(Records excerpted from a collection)
________________________

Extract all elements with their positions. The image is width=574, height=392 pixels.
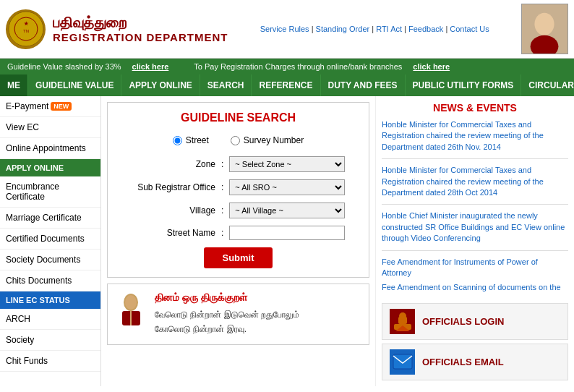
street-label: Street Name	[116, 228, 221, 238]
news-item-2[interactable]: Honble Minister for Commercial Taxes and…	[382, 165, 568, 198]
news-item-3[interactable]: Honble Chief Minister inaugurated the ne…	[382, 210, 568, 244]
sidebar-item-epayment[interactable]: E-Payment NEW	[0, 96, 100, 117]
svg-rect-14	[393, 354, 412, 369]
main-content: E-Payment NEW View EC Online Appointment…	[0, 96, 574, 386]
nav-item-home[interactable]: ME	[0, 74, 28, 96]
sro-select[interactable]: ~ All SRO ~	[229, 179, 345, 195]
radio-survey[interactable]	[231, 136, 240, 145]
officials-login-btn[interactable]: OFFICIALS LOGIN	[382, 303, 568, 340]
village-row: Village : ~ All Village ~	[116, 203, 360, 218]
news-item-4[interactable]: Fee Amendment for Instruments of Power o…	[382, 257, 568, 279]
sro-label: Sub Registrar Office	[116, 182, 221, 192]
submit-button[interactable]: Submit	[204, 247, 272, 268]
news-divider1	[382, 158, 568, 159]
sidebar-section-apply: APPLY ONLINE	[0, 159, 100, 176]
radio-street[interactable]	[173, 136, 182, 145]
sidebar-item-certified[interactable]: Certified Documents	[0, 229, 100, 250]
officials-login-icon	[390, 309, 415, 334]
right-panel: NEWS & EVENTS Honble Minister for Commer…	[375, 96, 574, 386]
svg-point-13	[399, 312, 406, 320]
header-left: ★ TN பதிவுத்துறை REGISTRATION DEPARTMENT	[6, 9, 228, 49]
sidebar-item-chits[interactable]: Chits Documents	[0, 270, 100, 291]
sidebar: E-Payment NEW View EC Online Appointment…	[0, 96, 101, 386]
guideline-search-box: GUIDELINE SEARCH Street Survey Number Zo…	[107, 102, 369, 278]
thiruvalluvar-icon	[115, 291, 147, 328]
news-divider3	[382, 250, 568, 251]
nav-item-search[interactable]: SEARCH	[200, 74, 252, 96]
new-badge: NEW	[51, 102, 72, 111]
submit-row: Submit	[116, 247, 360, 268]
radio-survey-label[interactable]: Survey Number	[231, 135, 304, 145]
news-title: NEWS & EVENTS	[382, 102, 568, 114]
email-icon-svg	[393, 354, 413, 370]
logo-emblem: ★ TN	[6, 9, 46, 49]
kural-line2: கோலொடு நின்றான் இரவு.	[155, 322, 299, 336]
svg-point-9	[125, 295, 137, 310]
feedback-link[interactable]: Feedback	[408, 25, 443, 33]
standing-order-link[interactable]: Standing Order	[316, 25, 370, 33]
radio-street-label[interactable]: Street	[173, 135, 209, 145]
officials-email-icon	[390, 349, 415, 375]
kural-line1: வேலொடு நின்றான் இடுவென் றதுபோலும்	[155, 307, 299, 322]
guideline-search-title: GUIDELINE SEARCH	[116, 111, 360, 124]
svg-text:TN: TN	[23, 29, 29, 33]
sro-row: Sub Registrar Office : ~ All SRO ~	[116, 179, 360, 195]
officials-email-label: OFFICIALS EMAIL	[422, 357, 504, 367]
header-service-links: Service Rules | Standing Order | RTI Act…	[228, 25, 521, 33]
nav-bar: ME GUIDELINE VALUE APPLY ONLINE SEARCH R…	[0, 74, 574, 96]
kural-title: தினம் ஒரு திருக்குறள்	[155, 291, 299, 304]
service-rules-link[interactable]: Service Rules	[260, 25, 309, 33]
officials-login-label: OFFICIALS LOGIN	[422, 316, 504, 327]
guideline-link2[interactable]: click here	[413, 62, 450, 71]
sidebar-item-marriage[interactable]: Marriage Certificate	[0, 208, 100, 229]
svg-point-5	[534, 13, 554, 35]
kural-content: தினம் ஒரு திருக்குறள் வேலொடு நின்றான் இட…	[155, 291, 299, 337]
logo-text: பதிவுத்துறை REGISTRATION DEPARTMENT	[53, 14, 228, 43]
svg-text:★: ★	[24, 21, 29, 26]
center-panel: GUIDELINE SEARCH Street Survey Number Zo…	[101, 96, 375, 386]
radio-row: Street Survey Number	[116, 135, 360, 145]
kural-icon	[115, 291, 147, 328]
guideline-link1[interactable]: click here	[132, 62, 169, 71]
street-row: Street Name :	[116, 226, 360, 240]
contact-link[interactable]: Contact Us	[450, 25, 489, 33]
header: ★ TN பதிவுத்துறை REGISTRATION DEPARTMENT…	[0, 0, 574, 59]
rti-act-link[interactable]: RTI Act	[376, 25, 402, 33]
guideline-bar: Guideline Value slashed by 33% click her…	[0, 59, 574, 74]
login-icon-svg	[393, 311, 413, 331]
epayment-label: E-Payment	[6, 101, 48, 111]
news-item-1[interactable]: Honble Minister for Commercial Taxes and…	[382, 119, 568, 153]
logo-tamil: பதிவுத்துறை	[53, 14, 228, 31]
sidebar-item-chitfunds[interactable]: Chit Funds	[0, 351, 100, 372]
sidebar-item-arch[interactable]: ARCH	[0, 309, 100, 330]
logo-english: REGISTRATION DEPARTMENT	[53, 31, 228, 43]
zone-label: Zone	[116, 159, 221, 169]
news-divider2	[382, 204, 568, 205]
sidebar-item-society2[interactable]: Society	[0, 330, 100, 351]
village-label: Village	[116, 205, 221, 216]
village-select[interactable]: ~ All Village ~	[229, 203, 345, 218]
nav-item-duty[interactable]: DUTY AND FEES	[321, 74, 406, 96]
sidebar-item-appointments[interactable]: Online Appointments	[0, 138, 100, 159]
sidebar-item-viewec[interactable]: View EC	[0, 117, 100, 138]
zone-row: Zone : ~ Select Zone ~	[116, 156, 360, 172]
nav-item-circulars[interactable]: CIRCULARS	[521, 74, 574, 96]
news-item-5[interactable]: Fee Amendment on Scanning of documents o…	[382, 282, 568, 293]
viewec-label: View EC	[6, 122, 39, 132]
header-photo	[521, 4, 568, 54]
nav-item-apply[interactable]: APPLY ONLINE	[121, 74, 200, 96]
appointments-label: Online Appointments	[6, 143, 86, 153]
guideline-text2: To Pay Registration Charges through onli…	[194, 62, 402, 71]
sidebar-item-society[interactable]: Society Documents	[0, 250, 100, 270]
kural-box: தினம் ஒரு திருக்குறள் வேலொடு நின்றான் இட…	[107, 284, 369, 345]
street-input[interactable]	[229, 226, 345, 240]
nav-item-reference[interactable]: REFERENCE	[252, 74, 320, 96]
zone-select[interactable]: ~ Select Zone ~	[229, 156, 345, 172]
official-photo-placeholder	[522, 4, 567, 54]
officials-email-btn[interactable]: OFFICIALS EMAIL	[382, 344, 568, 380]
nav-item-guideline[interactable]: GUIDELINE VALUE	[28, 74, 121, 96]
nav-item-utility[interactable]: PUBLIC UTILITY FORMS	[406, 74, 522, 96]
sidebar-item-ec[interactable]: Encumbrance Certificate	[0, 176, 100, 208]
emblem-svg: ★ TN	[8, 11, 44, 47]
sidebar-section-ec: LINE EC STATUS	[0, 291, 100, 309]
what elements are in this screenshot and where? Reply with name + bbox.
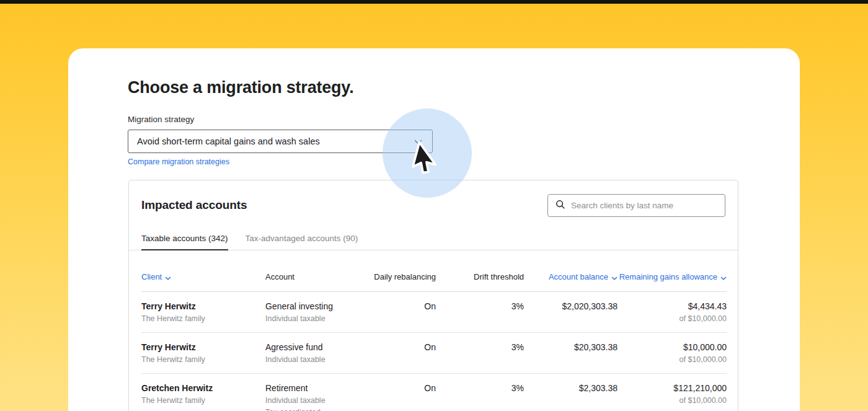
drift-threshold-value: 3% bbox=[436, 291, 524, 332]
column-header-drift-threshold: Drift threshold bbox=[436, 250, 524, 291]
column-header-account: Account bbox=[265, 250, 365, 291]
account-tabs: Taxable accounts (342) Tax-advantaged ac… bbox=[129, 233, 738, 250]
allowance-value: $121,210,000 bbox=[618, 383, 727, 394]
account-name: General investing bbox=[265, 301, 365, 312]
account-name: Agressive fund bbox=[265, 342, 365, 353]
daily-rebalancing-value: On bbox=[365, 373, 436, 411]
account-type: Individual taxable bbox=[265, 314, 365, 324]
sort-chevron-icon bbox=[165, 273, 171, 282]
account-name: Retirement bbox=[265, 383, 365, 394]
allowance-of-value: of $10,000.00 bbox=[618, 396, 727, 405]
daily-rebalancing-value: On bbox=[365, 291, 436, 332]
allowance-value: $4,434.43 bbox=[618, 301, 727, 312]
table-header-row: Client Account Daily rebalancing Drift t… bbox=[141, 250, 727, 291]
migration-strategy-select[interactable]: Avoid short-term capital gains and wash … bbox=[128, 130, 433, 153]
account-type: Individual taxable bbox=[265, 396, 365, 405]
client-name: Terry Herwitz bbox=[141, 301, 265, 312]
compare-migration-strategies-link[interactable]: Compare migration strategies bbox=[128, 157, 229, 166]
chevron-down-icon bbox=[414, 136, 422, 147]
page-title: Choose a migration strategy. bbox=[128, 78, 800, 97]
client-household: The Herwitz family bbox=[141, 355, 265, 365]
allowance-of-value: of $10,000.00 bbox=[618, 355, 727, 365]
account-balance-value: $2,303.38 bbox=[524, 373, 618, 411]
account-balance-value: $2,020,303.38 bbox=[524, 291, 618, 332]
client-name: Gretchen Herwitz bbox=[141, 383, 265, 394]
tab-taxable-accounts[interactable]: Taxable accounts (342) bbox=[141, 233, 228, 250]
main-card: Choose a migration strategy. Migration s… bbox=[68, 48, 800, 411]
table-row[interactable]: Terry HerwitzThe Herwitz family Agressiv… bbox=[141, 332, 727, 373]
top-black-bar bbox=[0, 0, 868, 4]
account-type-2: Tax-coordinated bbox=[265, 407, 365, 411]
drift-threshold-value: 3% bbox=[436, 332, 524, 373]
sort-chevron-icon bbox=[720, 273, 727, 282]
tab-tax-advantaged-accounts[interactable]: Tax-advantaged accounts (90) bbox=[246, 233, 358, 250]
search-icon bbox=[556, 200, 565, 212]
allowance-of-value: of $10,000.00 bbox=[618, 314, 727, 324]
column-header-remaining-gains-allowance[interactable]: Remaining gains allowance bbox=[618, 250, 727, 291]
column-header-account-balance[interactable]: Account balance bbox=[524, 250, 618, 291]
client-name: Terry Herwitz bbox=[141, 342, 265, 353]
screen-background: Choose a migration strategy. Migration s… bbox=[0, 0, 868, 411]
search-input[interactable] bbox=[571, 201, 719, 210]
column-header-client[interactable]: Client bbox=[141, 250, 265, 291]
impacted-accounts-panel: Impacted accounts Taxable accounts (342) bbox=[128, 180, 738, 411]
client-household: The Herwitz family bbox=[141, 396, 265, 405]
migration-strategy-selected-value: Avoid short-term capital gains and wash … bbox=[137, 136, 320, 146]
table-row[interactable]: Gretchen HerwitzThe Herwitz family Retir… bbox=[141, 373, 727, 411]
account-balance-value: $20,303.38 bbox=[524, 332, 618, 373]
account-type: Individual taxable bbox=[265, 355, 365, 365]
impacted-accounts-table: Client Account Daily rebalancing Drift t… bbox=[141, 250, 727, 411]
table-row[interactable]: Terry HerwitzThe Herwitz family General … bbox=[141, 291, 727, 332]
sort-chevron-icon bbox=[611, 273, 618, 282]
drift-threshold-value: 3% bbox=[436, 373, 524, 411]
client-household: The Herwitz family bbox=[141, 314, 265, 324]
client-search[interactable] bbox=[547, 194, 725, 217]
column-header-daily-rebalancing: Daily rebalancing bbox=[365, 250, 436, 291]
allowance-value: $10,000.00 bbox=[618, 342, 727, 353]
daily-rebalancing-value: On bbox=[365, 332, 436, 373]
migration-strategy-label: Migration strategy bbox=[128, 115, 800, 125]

________________________

Go through the entries and return each line where the word "Village" occurs.

# WRITTEN SOLUTION:
village-row: Village : ~ All Village ~	[116, 203, 360, 218]
village-label: Village	[116, 205, 221, 216]
village-select[interactable]: ~ All Village ~	[229, 203, 345, 218]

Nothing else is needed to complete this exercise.